Hunderte fremdenfeindliche Übergriffe in der DDR
In der DDR hat es in den vier Jahrzehnten ihres Bestehens Hunderte Fälle von fremdenfeindlichen Übergriffen gegeben. Dabei sind nach Forschungen des Historikers Harry Waibel mindestens zwölf Menschen ums Leben gekommen. Waibel sagte dem ARD-Magazin FAKT, er könne mindestens 700 Vorfälle belegen, bei denen es gewaltsame Auseinandersetzungen zwischen Ausländern und Deutschen in der DDR gegeben habe. Die Zahl der dabei verletzten Menschen gehe wahrscheinlich in die Tausende. Waibel hat bei seinen Forschungen zahlreiche Akten des Ministeriums für Staatssicherheit (MfS) ausgewertet, in denen die Fälle dokumentiert sind.

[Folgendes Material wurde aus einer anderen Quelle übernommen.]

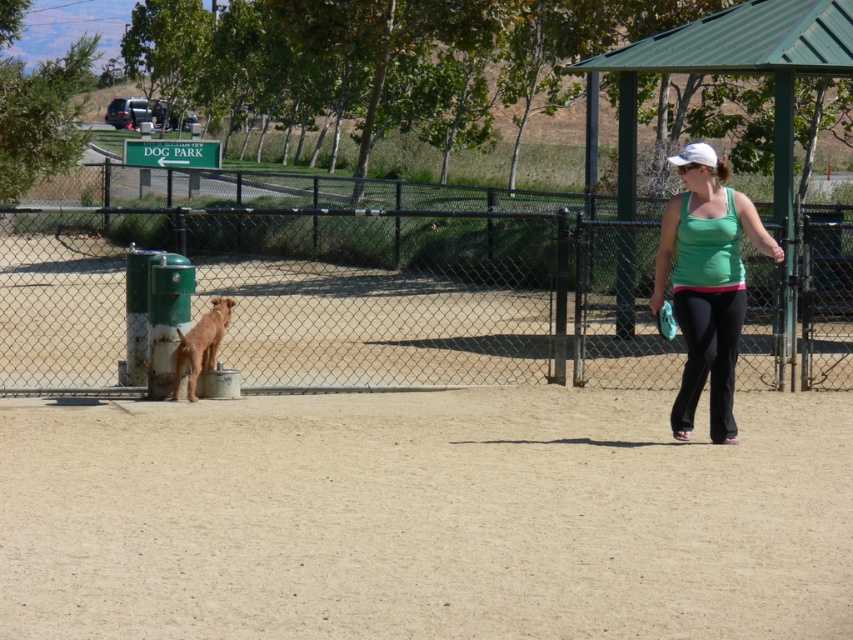 From the picture: Is green fabric tank top at right thinner than brown fur dog at center?

No.

Does green fabric tank top at right have a smaller size compared to brown fur dog at center?

Incorrect, green fabric tank top at right is not smaller in size than brown fur dog at center.

Describe the element at coordinates (706, 284) in the screenshot. I see `green fabric tank top at right` at that location.

Where is `green fabric tank top at right`? Image resolution: width=853 pixels, height=640 pixels. green fabric tank top at right is located at coordinates (706, 284).

Does green chain-link fence at center have a greater height compared to brown fur dog at center?

Correct, green chain-link fence at center is much taller as brown fur dog at center.

Find the location of `green chain-link fence at center`. green chain-link fence at center is located at coordinates (340, 288).

Which is above, brown sandy dirt at center or green chain-link fence at center?

green chain-link fence at center

Who is more distant from viewer, (589,412) or (299,337)?

Positioned behind is point (299,337).

Locate an element on the screen. The width and height of the screenshot is (853, 640). brown sandy dirt at center is located at coordinates (424, 516). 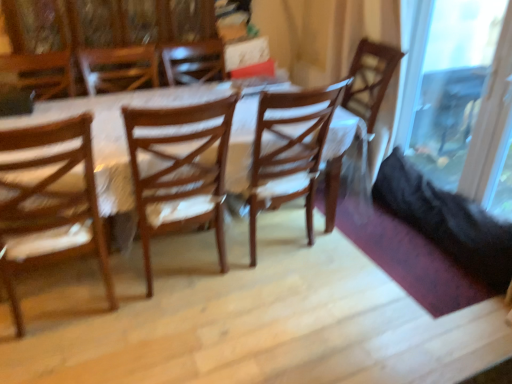 Question: In terms of size, does wooden chair at center, the second chair viewed from the left, appear bigger or smaller than wooden chair at left, the first chair in the left-to-right sequence?

Choices:
 (A) small
 (B) big

Answer: (A)

Question: From a real-world perspective, is wooden chair at center, the second chair in the right-to-left sequence, physically located above or below wooden chair at left, acting as the third chair starting from the right?

Choices:
 (A) above
 (B) below

Answer: (A)

Question: Which of these objects is positioned closest to the wooden chair at center, the second chair viewed from the left?

Choices:
 (A) wooden chair at left, the first chair in the left-to-right sequence
 (B) transparent glass door at right
 (C) wooden chair at center, which is counted as the first chair, starting from the right

Answer: (A)

Question: Which object is positioned closest to the wooden chair at center, which is counted as the first chair, starting from the right?

Choices:
 (A) wooden chair at left, the first chair in the left-to-right sequence
 (B) transparent glass door at right
 (C) wooden chair at center, the second chair in the right-to-left sequence

Answer: (B) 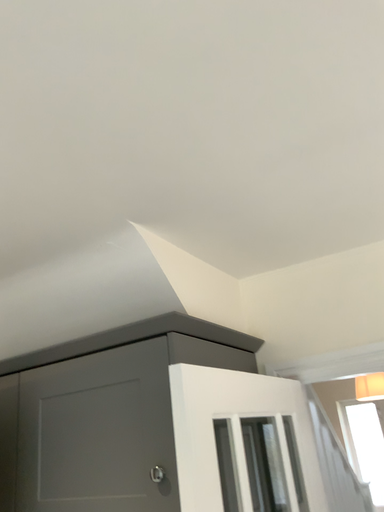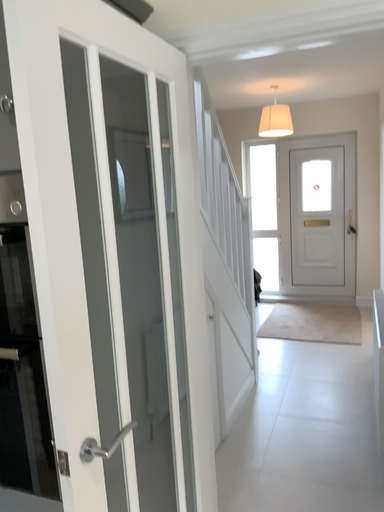 Question: Which way did the camera rotate in the video?

Choices:
 (A) rotated right
 (B) rotated left

Answer: (A) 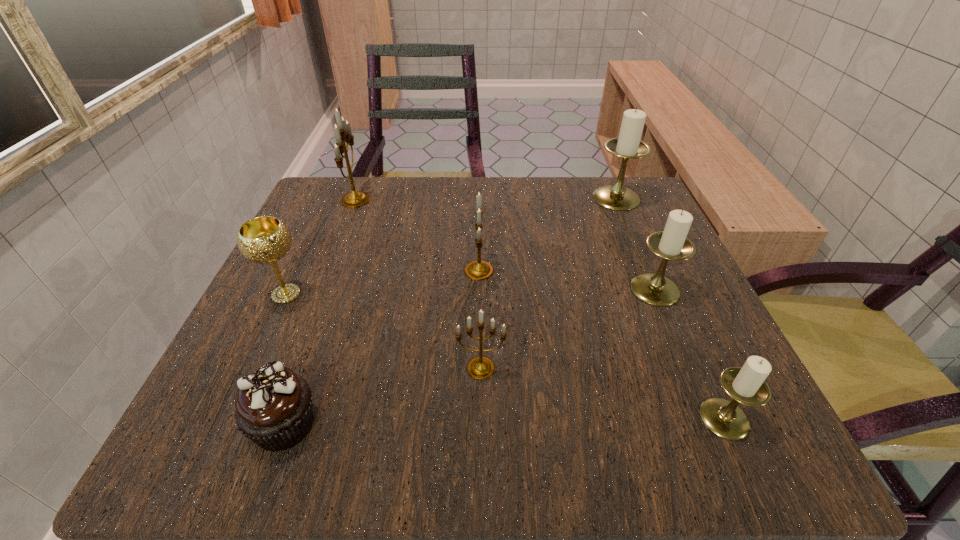 Locate an element on the screen. Image resolution: width=960 pixels, height=540 pixels. vacant region at the near edge of the desktop is located at coordinates (603, 409).

Locate an element on the screen. Image resolution: width=960 pixels, height=540 pixels. blank space at the left edge is located at coordinates (306, 246).

At what (x,y) coordinates should I click in order to perform the action: click on free space at the right edge. Please return your answer as a coordinate pair (x, y). Looking at the image, I should click on (613, 267).

This screenshot has width=960, height=540. In the image, there is a desktop. In order to click on vacant space at the far left corner in this screenshot , I will do `click(346, 228)`.

Where is `vacant region at the far right corner`? This screenshot has height=540, width=960. vacant region at the far right corner is located at coordinates (626, 236).

Find the location of `free space at the near right corner`. free space at the near right corner is located at coordinates (757, 418).

This screenshot has width=960, height=540. In order to click on vacant point located between the chalice and the nearest gold candelabrum in this screenshot , I will do `click(383, 331)`.

Locate an element on the screen. free point between the leftmost gold candelabrum and the nearest candle holder is located at coordinates (540, 309).

Where is `free area in between the second nearest white candle holder and the second farthest gold candelabrum`? free area in between the second nearest white candle holder and the second farthest gold candelabrum is located at coordinates (567, 280).

This screenshot has height=540, width=960. Identify the location of empty space between the farthest gold candelabrum and the chalice. (321, 247). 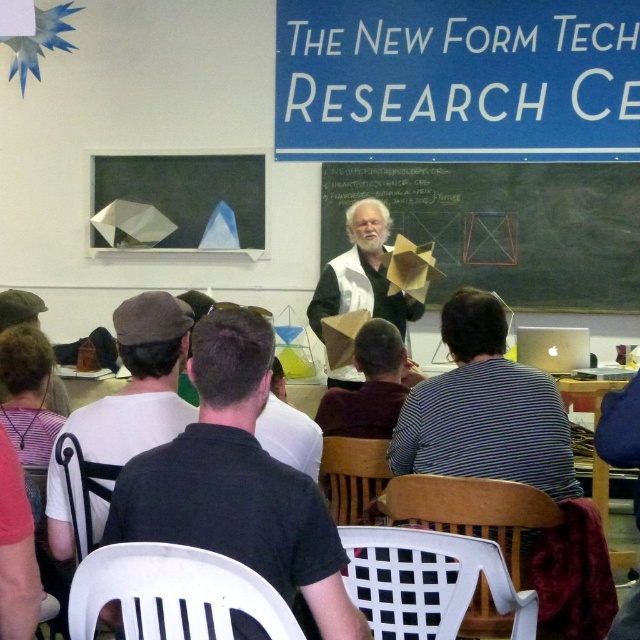 Question: Is matte black chalkboard at center smaller than white matte vest at center?

Choices:
 (A) no
 (B) yes

Answer: (A)

Question: Does dark gray fabric cap at lower left appear over white matte vest at center?

Choices:
 (A) yes
 (B) no

Answer: (B)

Question: Which object is positioned farthest from the dark gray fabric cap at lower left?

Choices:
 (A) black shirt at center
 (B) white matte vest at center
 (C) striped shirt at center

Answer: (B)

Question: Considering the relative positions of striped shirt at center and dark gray fabric cap at lower left in the image provided, where is striped shirt at center located with respect to dark gray fabric cap at lower left?

Choices:
 (A) left
 (B) right

Answer: (B)

Question: Which of the following is the closest to the observer?

Choices:
 (A) matte black chalkboard at center
 (B) black shirt at center
 (C) dark brown leather hat at lower left
 (D) dark gray fabric cap at lower left

Answer: (B)

Question: Among these points, which one is farthest from the camera?

Choices:
 (A) (147, 440)
 (B) (337, 280)
 (C) (4, 310)

Answer: (B) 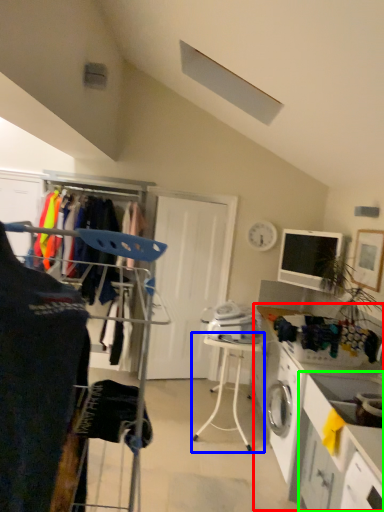 Question: Considering the real-world distances, which object is farthest from counter (highlighted by a red box)? table (highlighted by a blue box) or counter (highlighted by a green box)?

Choices:
 (A) table
 (B) counter

Answer: (A) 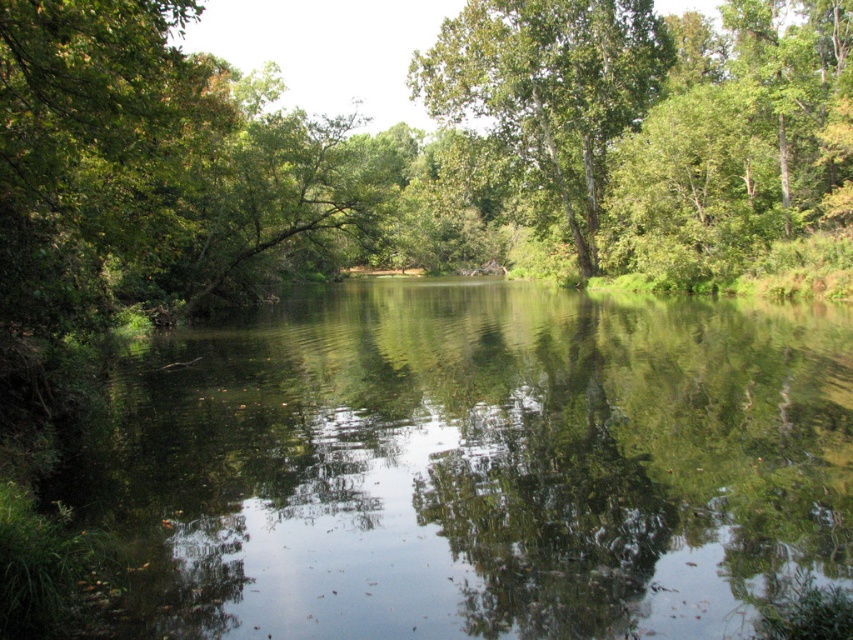 Question: Among these points, which one is farthest from the camera?

Choices:
 (A) (473, 307)
 (B) (579, 54)

Answer: (B)

Question: Is green reflective water at center smaller than green leafy tree at center?

Choices:
 (A) no
 (B) yes

Answer: (B)

Question: Considering the relative positions of green reflective water at center and green leafy tree at center in the image provided, where is green reflective water at center located with respect to green leafy tree at center?

Choices:
 (A) left
 (B) right

Answer: (A)

Question: Which of the following is the closest to the observer?

Choices:
 (A) green reflective water at center
 (B) green leafy tree at center

Answer: (A)

Question: Does green reflective water at center appear over green leafy tree at center?

Choices:
 (A) yes
 (B) no

Answer: (B)

Question: Which object appears farthest from the camera in this image?

Choices:
 (A) green leafy tree at center
 (B) green reflective water at center

Answer: (A) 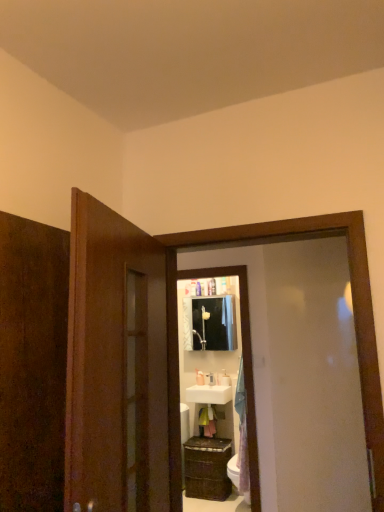 Question: Considering the positions of matte white medicine cabinet at center and white glossy sink at center in the image, is matte white medicine cabinet at center wider or thinner than white glossy sink at center?

Choices:
 (A) thin
 (B) wide

Answer: (A)

Question: From their relative heights in the image, would you say matte white medicine cabinet at center is taller or shorter than white glossy sink at center?

Choices:
 (A) tall
 (B) short

Answer: (A)

Question: Based on their relative distances, which object is farther from the white glossy toothbrush at upper center, which is counted as the third toiletry, starting from the left?

Choices:
 (A) white glossy soap dispenser at center, the 1th toiletry in the left-to-right sequence
 (B) white glossy sink at center
 (C) white glossy soap dispenser at center, placed as the second toiletry when sorted from left to right
 (D) matte white medicine cabinet at center
 (E) white glossy toilet bowl at lower right

Answer: (E)

Question: Which of these objects is positioned closest to the white glossy sink at center?

Choices:
 (A) white glossy toilet bowl at lower right
 (B) wooden cabinet at lower center
 (C) white glossy soap dispenser at center, acting as the 3th toiletry starting from the right
 (D) matte white medicine cabinet at center
 (E) white glossy soap dispenser at center, placed as the second toiletry when sorted from left to right

Answer: (E) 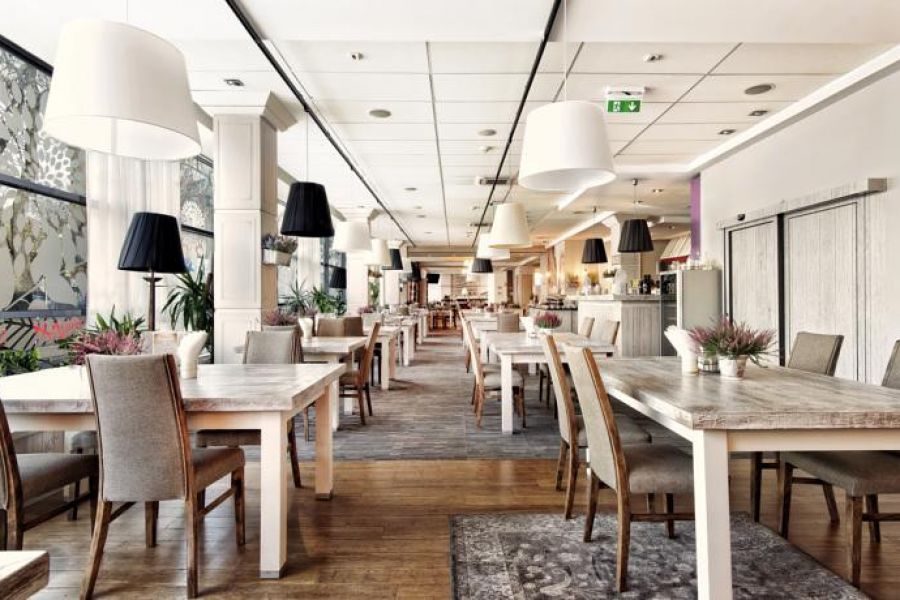 Find the location of a particular element. This screenshot has width=900, height=600. table is located at coordinates (286, 382), (342, 338), (384, 328), (406, 328), (416, 318), (664, 381), (515, 342), (491, 325), (478, 317), (468, 311). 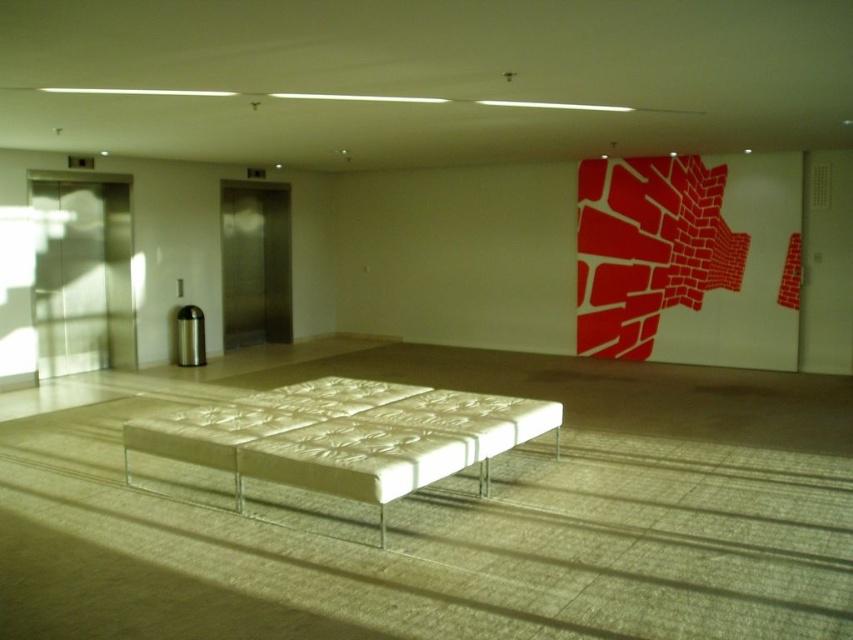 Which is in front, point (276, 394) or point (259, 266)?

Point (276, 394) is in front.

What do you see at coordinates (347, 436) in the screenshot? I see `white textured bench at center` at bounding box center [347, 436].

Measure the distance between white textured bench at center and camera.

white textured bench at center is 3.63 meters away from camera.

Where is `white textured bench at center`? The image size is (853, 640). white textured bench at center is located at coordinates (347, 436).

Who is more forward, (155, 433) or (38, 262)?

Point (155, 433) is in front.

Does white textured bench at center have a greater height compared to polished stainless steel elevator at left?

Incorrect, white textured bench at center's height is not larger of polished stainless steel elevator at left's.

Which is behind, point (367, 394) or point (67, 230)?

Point (67, 230)

Identify the location of white textured bench at center. (347, 436).

Is polished stainless steel elevator at left to the right of stainless steel elevator at left from the viewer's perspective?

In fact, polished stainless steel elevator at left is to the left of stainless steel elevator at left.

Between polished stainless steel elevator at left and stainless steel elevator at left, which one is positioned higher?

stainless steel elevator at left is higher up.

This screenshot has width=853, height=640. Describe the element at coordinates (83, 275) in the screenshot. I see `polished stainless steel elevator at left` at that location.

This screenshot has width=853, height=640. Identify the location of polished stainless steel elevator at left. (83, 275).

Offiziell wurde Fremdenfeindlichkeit in der DDR laut Waibel allerdings totgeschwiegen. Für das Ansehen der DDR als antifaschistischem Staat “war das zuviel, das durfte es nicht geben”, sagte Waibel. Deshalb hätten SED- und Staatsführung Ermittlungsverfahren nach Übergriffen verboten.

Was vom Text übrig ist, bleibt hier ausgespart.